It was founded in 1766 and is the burial site for several Berlin founders, a World War II Medal of Honor recipient and the first Eagle Scout in the nation.
The Berlin Cemetery was founded in 1766 and turned 250 years old this year. To put that in perspective, that was 10 years before the American Revolutionary War and 23 years before George Washington became the first president of the United States.
A log cabin was constructed in 1762 on land that had been a grant from King George III of England to Samuel Scull. Rev. John Brainerd, a trustee of Princeton College and missionary, took up subscriptions in the area in 1762 to raise funds for its construction.
It was used by the Presbyterian Church that welcomed all denominations.
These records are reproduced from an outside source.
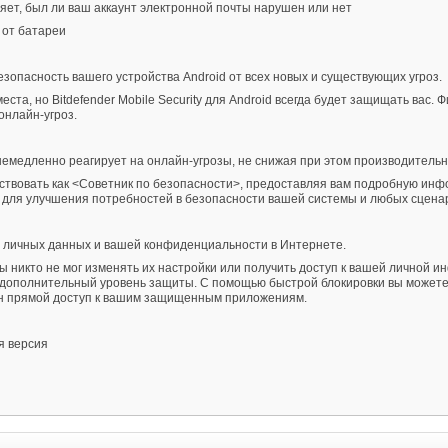
яет, был ли ваш аккаунт электронной почты нарушен или нет
 от батареи
зопасность вашего устройства Android от всех новых и существующих угроз.
ста, но Bitdefender Mobile Security для Android всегда будет защищать вас. 
онлайн-угроз.
немедленно реагирует на онлайн-угрозы, не снижая при этом производительн
йствовать как <Советник по безопасности>, предоставляя вам подробную ин
 для улучшения потребностей в безопасности вашей системы и любых сцена
х личных данных и вашей конфиденциальности в Интернете.
икто не мог изменять их настройки или получить доступ к вашей личной инфо
дополнительный уровень защиты. С помощью быстрой блокировки вы можете 
ен прямой доступ к вашим защищенным приложениям.
я версия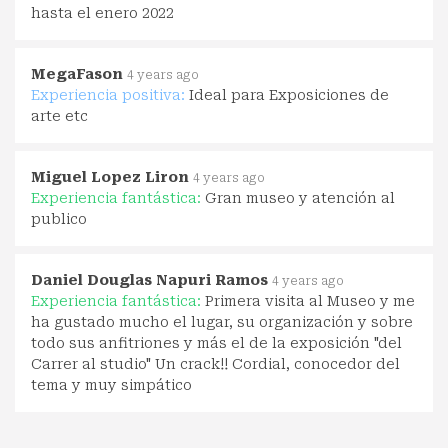
hasta el enero 2022
MegaFason
4 years ago
Experiencia positiva:
Ideal para Exposiciones de
arte etc
Miguel Lopez Liron
4 years ago
Experiencia fantástica:
Gran museo y atención al
publico
Daniel Douglas Napuri Ramos
4 years ago
Experiencia fantástica:
Primera visita al Museo y me
ha gustado mucho el lugar, su organización y sobre
todo sus anfitriones y más el de la exposición "del
Carrer al studio" Un crack!! Cordial, conocedor del
tema y muy simpático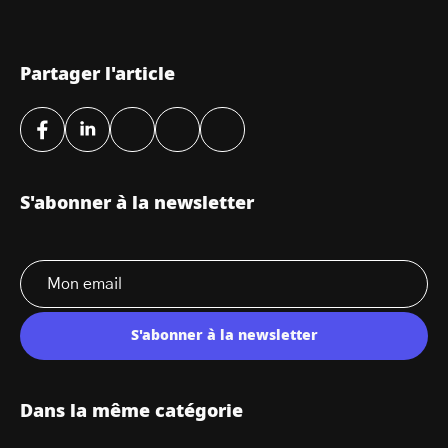
Partager l'article
S'abonner à la newsletter
S'abonner à la newsletter
Dans la même catégorie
It later became a schoolhouse until the 1870s. A piece of the log cabin from the church is preserved and hangs on the wall in the Berlin Cemetery building, and the original chalkboard from the schoolhouse still exists in the building as well.
“A lot of people that come here, we tell them we’ve been here since 1766 and they say I can’t believe it,” said Mary Ellen Deegan, manager of the Berlin Cemetery Association. “Then they ask what was it and we tell them it was a church and a school. We show them the blackboard and they still can’t believe it and almost always want to take a picture of it.”
In 1884, the cemetery went into neglect and The Berlin Cemetery Association was formed to operate and maintain the grounds.
It is the final resting place of Lenape Indians and Hessian soldiers. A totem pole was built on the grounds for the Lenape Indians but it wasn’t an appropriate totem pole.
“The totem pole that we had up there was nothing like a real Lenape Indian totem pole, but the totem pole that’s there now is,” Deegan said. “The Lenape Indians wouldn’t even come back because of the other totem pole. That’s since been removed.”
The cemetery is also the final resting place for those who served the country years ago and prominent people from Berlin. Carlton R. Rouh, a World War II Medal of Honor recipient, is one of them. He fell on a grenade to save his fellow Marines and survived the blast. He passed away in December 1977.
Richard Moss, the first settler in Berlin, Thomas Wright, the owner of the Berlin Hotel, and Joseph L. Thackara, Berlin’s first railroad station agent who had has a street named after him — Thackara Avenue — are buried there.
Arthur Rose Eldred, the first Eagle Scout in the nation, is also buried there. Deegan said the Eagle Scouts held a ceremony at the cemetery to honor him a few years ago.
One of the biggest memorials on the grounds is for Lt. Warren Stafford, Jr., who was an aviation cadet in the Air Force. On Feb. 3, 1944, the B-17 Flying Fortress crew of 10 men, including Stafford, was reported missing in action in Germany. His body was never found, and he was awarded posthumously the Purple Heart.
With less than 1,000 burials remaining on the 17 acres, the Berlin Cemetery acquired 10 more acres of land behind the cemetery’s Mausoleum and will have a formal ceremony announcing the additional land in April.